The locomotives also performed frequently in pre-tensioning service in front of any type of train, at the beginning of their career even in front of steam locomotives.

The whereabouts of the Re 4/4 I locomotives

Re 4/4 I 10019 of Centralbahn AG ( Eisenbahn-Kurier ) on August 19, 2007 in Duisburg Central Station

The last jobs for the machines of the second series occurred in Basel SBB , where, after retiring from the mainline service, equipped with rear-view mirrors and shunting radio, they performed shunting and washing services until they were ousted by the prototype railcars RBe 4/4 1401-1406 were. The Re 4/4 II 11120 is now used for this.

There were serious efforts to preserve the locomotive 10050 , which was used in the former TEE colors burgundy / cream, as the last locomotive in these colors for the SBB, because it - in contrast to the express railcar RAe 4/8 1021 («Churchill arrow») and the RAe TEE II - a covered parking space could have been found. Even petitions to Transport Minister Moritz Leuenberger to maintain the 10050 were unsuccessful. The responsible SBB main workshop in Yverdon had the locomotive aborted by the Flückiger scrap dealer in Rothrist. Due to language difficulties, Flückiger (in German-speaking Switzerland) assumed that the SBB would pay 3500 francs to scrap the locomotive; the SBB (main workshop in French-speaking Yverdon-les-Bains) wanted to have this amount for the locomotive. In the end, after the SBB had lost in court, they had to give Flückiger a couple of freight wagons to be scrapped as compensation.

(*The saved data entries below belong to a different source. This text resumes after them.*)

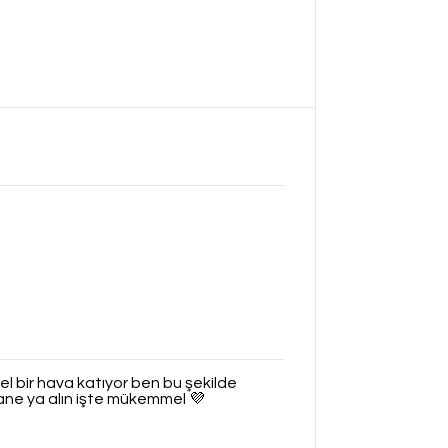
el bir hava katıyor ben bu şekilde
sane ya alın işte mükemmel 💜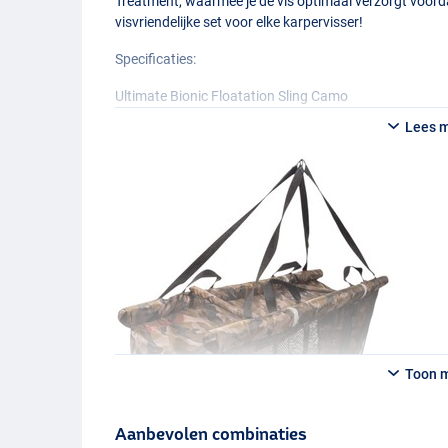
Treatment, waarmee je de vis optimaal verzorgt voord
visvriendelijke set voor elke karpervisser!
Specificaties:
Ultimate Bionic Floatation Sling Camo
- Drijvende weegzak/retaining sling
Lees 
- Afmetingen: 120 × 35 × 60cm
- Materiaal:
PVC
, mesh
- Dubbele ritssluiting en vergrendelingsclip
- Netvlotter over de volledige lengte met hoog drijfve
- Visvriendelijk gaas langs de gehele onderkant
- Vier draagbeugels om grotere karpers te vervoeren
- Voorzien van twee verwijderbare stabilisatiestangen
- Verlichte strips voor nachtzicht
- Kan eenvoudig aan de oever worden bevestigd
- Geleverd met twee meter lange touw- en banksticka
- Inclusief draagtas met trekkoord
Toon 
Ultimate Folding Carp Cradle Camo
- Afmetingen: 120×75×40cm
- Transportformaat: 72×60×20cm
Aanbevolen combinaties
- Camo uitvoering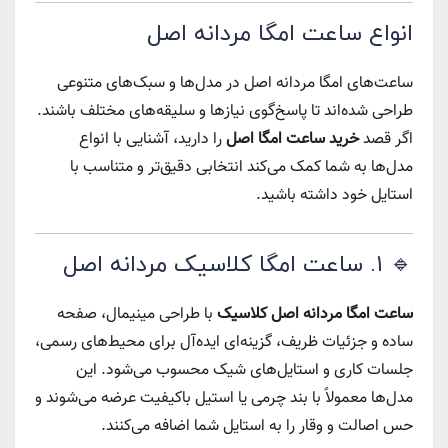
انواع ساعت امگا مردانه اصل
ساعت‌های امگا مردانه اصل در مدل‌ها و سبک‌های متنوعی
طراحی شده‌اند تا پاسخ‌گوی نیازها و سلیقه‌های مختلف باشند.
اگر قصد
خرید ساعت امگا اصل
را دارید، آشنایی با انواع
مدل‌ها به شما کمک می‌کند انتخابی دقیق‌تر و متناسب با
استایل خود داشته باشید.
🔹 ۱. ساعت امگا کلاسیک مردانه اصل
ساعت امگا مردانه اصل کلاسیک
با طراحی مینیمال، صفحه
ساده و جزئیات ظریف، گزینه‌ای ایده‌آل برای محیط‌های رسمی،
جلسات کاری و استایل‌های شیک محسوب می‌شود. این
مدل‌ها معمولاً با بند چرمی یا استیل باکیفیت عرضه می‌شوند و
حس اصالت و وقار را به استایل شما اضافه می‌کنند.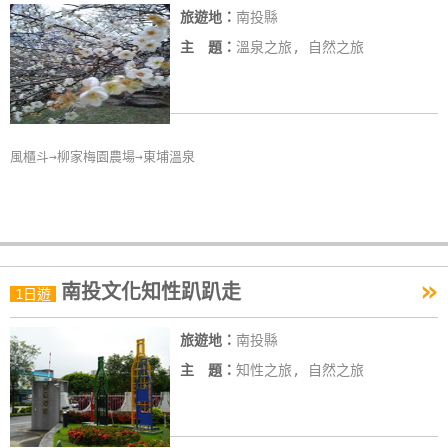
旅遊地：
南投縣
主 題：
溫泉之旅, 自然之旅
風櫃斗→柳家梅園農場→東埔溫泉
»
南投文化知性趴趴走
1日遊
旅遊地：
南投縣
主 題：
知性之旅, 自然之旅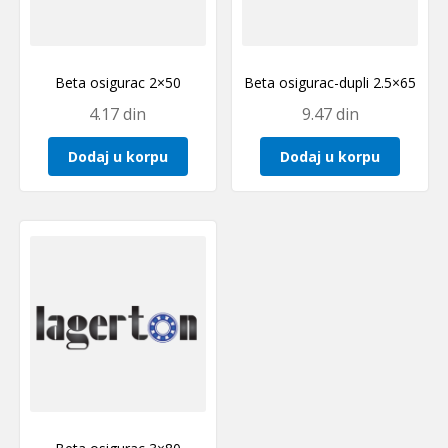
Beta osigurac 2×50
Beta osigurac-dupli 2.5×65
4.17
din
9.47
din
Dodaj u korpu
Dodaj u korpu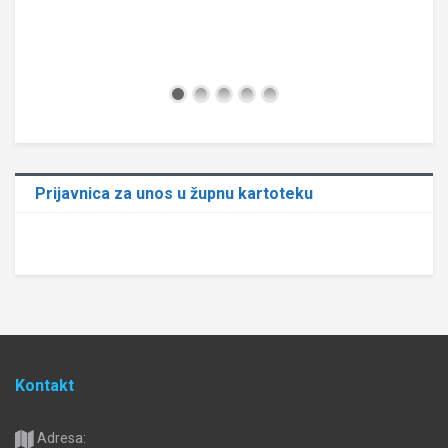
Prijavnica za unos u župnu kartoteku
Kontakt
Adresa: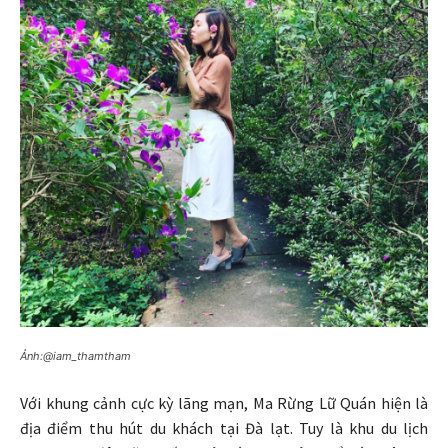
Ảnh:@iam_thamtham
Với khung cảnh cực kỳ lãng mạn, Ma Rừng Lữ Quán hiện là
địa điểm thu hút du khách tại Đà lạt. Tuy là khu du lịch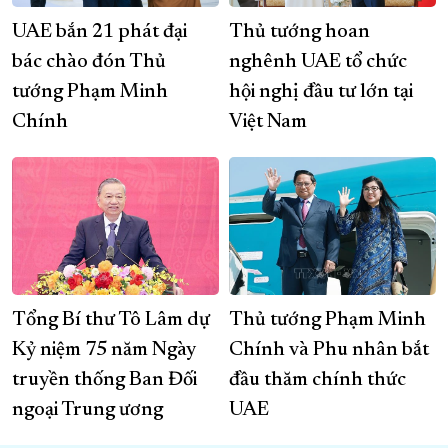
UAE bắn 21 phát đại
Thủ tướng hoan
bác chào đón Thủ
nghênh UAE tổ chức
tướng Phạm Minh
hội nghị đầu tư lớn tại
Chính
Việt Nam
Tổng Bí thư Tô Lâm dự
Thủ tướng Phạm Minh
Kỷ niệm 75 năm Ngày
Chính và Phu nhân bắt
truyền thống Ban Đối
đầu thăm chính thức
ngoại Trung ương
UAE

Re 4/4 I 10001 from SBB Historic near Möhlin

The SBB received the two locomotives 10001 (1st series, as it was in the 1950s, Olten location) and 10044 (2nd series, Rapperswil location) in the inventory of the historic locomotives; they were transferred to the SBB Historical Heritage Foundation . Six locomotives were sold to the Classic Rail association. Three more were sold to Germany. Two ended up in the Darmstadt Railway Museum and the third was bought by a private individual. The remaining locomotives were canceled. Classic Rail Locomotives sold four of the locomotives to the now defunct Mittelthurgau Railway (MThB), which used them in free access in Switzerland for various transport tasks. This happened to the displeasure of SBB, as it had linked the sale to Classic Rail with no longer using the Re 4/4 I on the SBB network. Two of these locomotives were then owned by Rail4chem as Re 416 with the numbers 626 and 627 .

Locomotive 10034 with TEE paint has been used by the TEE CLASSICS railway club in front of museum trains since 2009. The locomotive 10009 will be offered as of 2020 by the railway service provider GmbH in Thayngen for use in construction site supply , transfer trips and the like.


  • E. Meyer: The Re 4/4 locomotives of the Swiss Federal Railways .
    Schweizerische Bauzeitung, Volume 67 (1949), Issue 19 (, PDF 10.0 MB)
  • Franz Eberhard: Re 4/4 I lightweight locomotive . Geramond Verlag, Munich 1999, ISBN 3-932785-53-3
  • Claude Jeanmaire: The electric and diesel traction vehicles of Swiss railways. The locomotives of the Swiss Federal Railways (SBB) .
  • Hans Schneeberger: The electric and diesel traction vehicles of the SBB . Minirex AG, Lucerne
  • Karlheinz Hartung: Brief typology of Swiss locomotives . Transpress Verlag, Stuttgart 1997, ISBN 3-613-71069-2 .
  • Franz Eberhard, Hansueli Gonzenbach: Fascination Re 4/4 I. The popular light express train locomotive of the SBB: the original and its replicas . Specialized press Zurich, Zurich 2007, ISBN 3-9522945-9-4 .

Other sources

Railway amateur magazines , Swiss Railway Review , specialist literature, stories from older locomotive drivers and workshop employees of the SBB as well as from the driver and depot staff of the Zurich Transport Authority (VBZ). In addition, own knowledge in service with the SBB.

See also

Web links

Commons : SBB Re 4/4 I  - Collection of images

Individual evidence

  1. ↑ Motor vehicle Re 416 . Railway service provider GmbH. Retrieved April 5, 2020.